Collected data
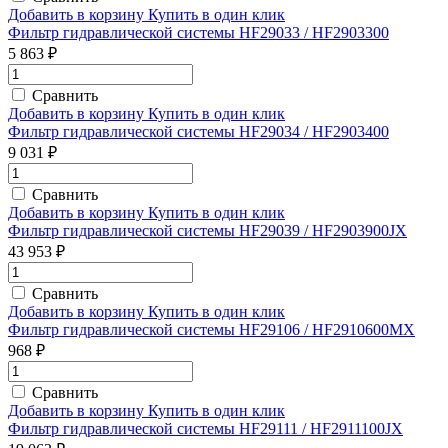
Добавить в корзину
Купить в один клик
Фильтр гидравлической системы HF29033 / HF2903300
5 863 ₽
Сравнить
Добавить в корзину
Купить в один клик
Фильтр гидравлической системы HF29034 / HF2903400
9 031 ₽
Сравнить
Добавить в корзину
Купить в один клик
Фильтр гидравлической системы HF29039 / HF2903900JX
43 953 ₽
Сравнить
Добавить в корзину
Купить в один клик
Фильтр гидравлической системы HF29106 / HF2910600MX
968 ₽
Сравнить
Добавить в корзину
Купить в один клик
Фильтр гидравлической системы HF29111 / HF2911100JX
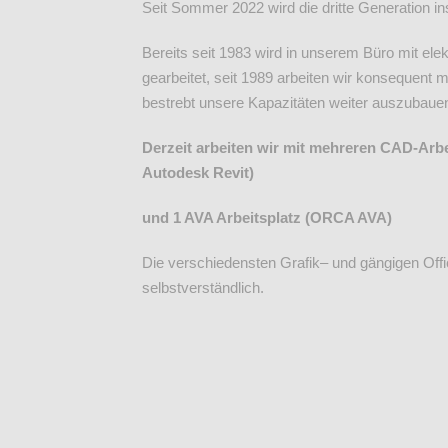
Seit Sommer 2022 wird die dritte Generation ins
Bereits seit 1983 wird in unserem Büro mit ele
gearbeitet, seit 1989 arbeiten wir konsequent 
bestrebt unsere Kapazitäten weiter auszubaue
Derzeit arbeiten wir mit mehreren CAD-Arbe
Autodesk Revit)
und 1 AVA Arbeitsplatz (ORCA AVA)
Die verschiedensten Grafik– und gängigen Of
selbstverständlich.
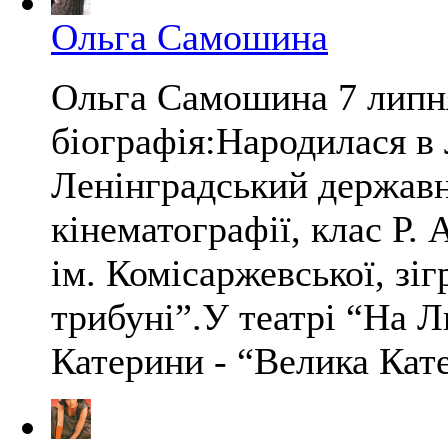
Ольга Самошина
Ольга Самошина 7 липн
біографія:Народилася в 
Ленінградський державни
кінематографії, клас Р.
ім. Комісаржевської, зі
трибуні”.У театрі “На Л
Катерини - “Велика Катер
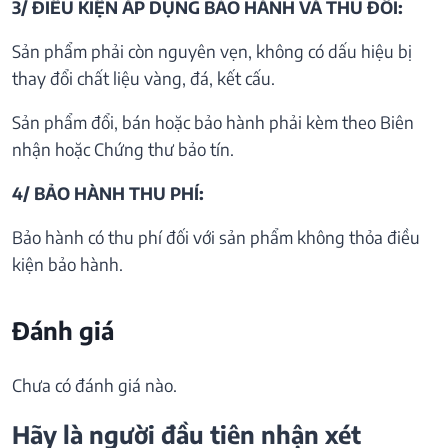
3/ ĐIỀU KIỆN ÁP DỤNG BẢO HÀNH VÀ THU ĐỒI:
Sản phẩm phải còn nguyên vẹn, không có dấu hiệu bị
thay đổi chất liệu vàng, đá, kết cấu.
Sản phẩm đổi, bán hoặc bảo hành phải kèm theo Biên
nhận hoặc Chứng thư bảo tín.
4/ BẢO HÀNH THU PHÍ:
Bảo hành có thu phí đối với sản phẩm không thỏa điều
kiện bảo hành.
Đánh giá
Chưa có đánh giá nào.
Hãy là người đầu tiên nhận xét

WHAT TO WORK ON:
Wherever the word "phải" occurs in the data above, copy the line it sits in.

SOLUTION FOR THIS PROBLEM:
Sản phẩm phải còn nguyên vẹn, không có dấu hiệu bị
Sản phẩm đổi, bán hoặc bảo hành phải kèm theo Biên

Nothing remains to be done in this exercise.